Вот пухлое письмо от некоего доктора Франклина Дейвиса из городка
Джилкрист с пометкой "срочно" на конверте, адресованное ответственному за
распределение медикаментов по региону. Наверняка доктор просил
удовлетворить его заявку в приоритетном порядке...
Пренебрежительная усмешка на лице Гордона сменилась озадаченной
гримасой. Чем больше он перебирал письма, тем больше понимал, что ошибся в
своих ожиданиях. Он полагал, что развлечется, читая всякие необязательные
депеши и личную переписку. Однако в мешке не оказалось ни одного
рекламного листка. Наряду с личной корреспонденцией в мешке преобладали
отправления чисто официального свойства.
Так или иначе, у Гордона не было времени для подсматривания за чужой
жизнью, тем более давно завершившейся. Он решил прихватить с собой
дюжину-другую писем, чтобы проглядеть на досуге, а чистые стороны листков
использовать для нового дневника.
Он старался не думать о невосполнимой утрате - старом дневнике, в
который он на протяжении шестнадцати лет заносил свои наблюдения и который
стал теперь поживой бывшего биржевого маклера. Только и утешения, что
дневник будет не просто прочтен, но и сохранен, как и томик поэзии, тоже
лежавший у Гордона в рюкзаке, - если, конечно, он правильно истолковал
характер Роджера Септена.
Ничего, наступит день, когда он вернет свое достояние...
Но как здесь оказался джип почтового ведомства Соединенных Штатов? И
что послужило причиной гибели почтальона? Частично ответом на эти вопросы
стали пулевые отверстия в правой части заднего стекла.
Гордон взглянул на висящие на дереве вещи почтальона. Так и есть: и
рубаха, и куртка продырявлены по два раза в верхней части спины.

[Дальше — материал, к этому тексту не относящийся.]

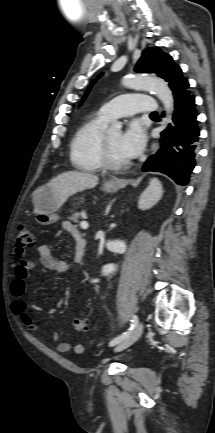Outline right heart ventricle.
Instances as JSON below:
<instances>
[{"label": "right heart ventricle", "mask_w": 215, "mask_h": 433, "mask_svg": "<svg viewBox=\"0 0 215 433\" xmlns=\"http://www.w3.org/2000/svg\"><path fill=\"white\" fill-rule=\"evenodd\" d=\"M108 121L99 111L89 116L77 129L70 148V159L74 167L84 171H99L103 168L100 141Z\"/></svg>", "instance_id": "right-heart-ventricle-1"}]
</instances>
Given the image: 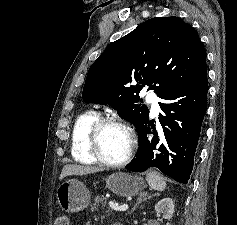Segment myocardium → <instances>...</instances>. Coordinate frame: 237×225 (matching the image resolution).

Нападение с целью кражи автомобиля или ограбления водителя никак не
могло произойти до войны. Почтальоны почти никогда не становились жертвами
преступников, даже во время волнений, порожденных депрессией конца 80-х
годов, предшествовавшей "золотому веку" 90-х. Кроме того, пропавшего
почтальона обязательно отыскали бы.
Вывод напрашивался сам собой: нападение произошло _п_о_с_л_е
Однонедельной войны. Только вот что забыл почтальон в этой безлюдной
местности, когда США практически прекратили свое существование? И когда
именно все это случилось?
Видимо, бедняга угодил в засаду и попытался скрыться от
преследователей, воспользовавшись проселочными дорогами. Возможно, до него
не сразу дошло, насколько серьезно он ранен, или он просто поддался
панике.
Однако Гордона не оставляло подозрение, что существовала еще
какая-то, главная причина, заставившая почтальона забраться в такую глушь
и искать укрытия в лесных зарослях.
- Он защищал свой груз, - наконец прошептал Гордон. - Понял, что
шансов получить подмогу нет, и, чтобы не быть схваченным на дороге,
предпочел расстаться с жизнью, но не отдать грабителям почту.
Значит, Гордон набрел на останки самого настоящего
п_о_с_л_е_в_о_е_н_н_о_г_о_ почтальона, героя времен заката цивилизации.
Ему вспомнились старомодные оды в честь почтальонов: "Ни снега, ни ураганы
почтальону не преграды", и он не мог не восхититься людьми, так упорно не
дававшими погаснуть еще теплившемуся огоньку нормальной, упорядоченной
жизни.
Вот и разгадка преобладания официальной корреспонденции и отсутствия
обычного почтового мусора... Гордон и не подозревал, что подобие
нормальной жизни существовало столь долго. Естественно, семнадцатилетний
новобранец и не должен был застать ничего нормального. Власть толпы и
повальный грабеж в главных центрах жизнеобеспечения отвлекали основные
силы военных властей, пока ополчение не прекратило существование,
проглоченное возбужденными толпами, которые ему полагалось усмирять. Если
кто-то и вел себя в те кошмарные месяцы, как подобает достойным
представителям рода людского. Гордону не довелось этого
засвидетельствовать.
История гибели смельчака-почтальона, которую легко было себе
представить, повергла Гордона в уныние. Мэры городов, университетские
профессора и почтальоны, сражающиеся с хаосом... Горький привкус
несбывшихся надежд слишком раздирал душу, чтобы хотелось вспоминать еще...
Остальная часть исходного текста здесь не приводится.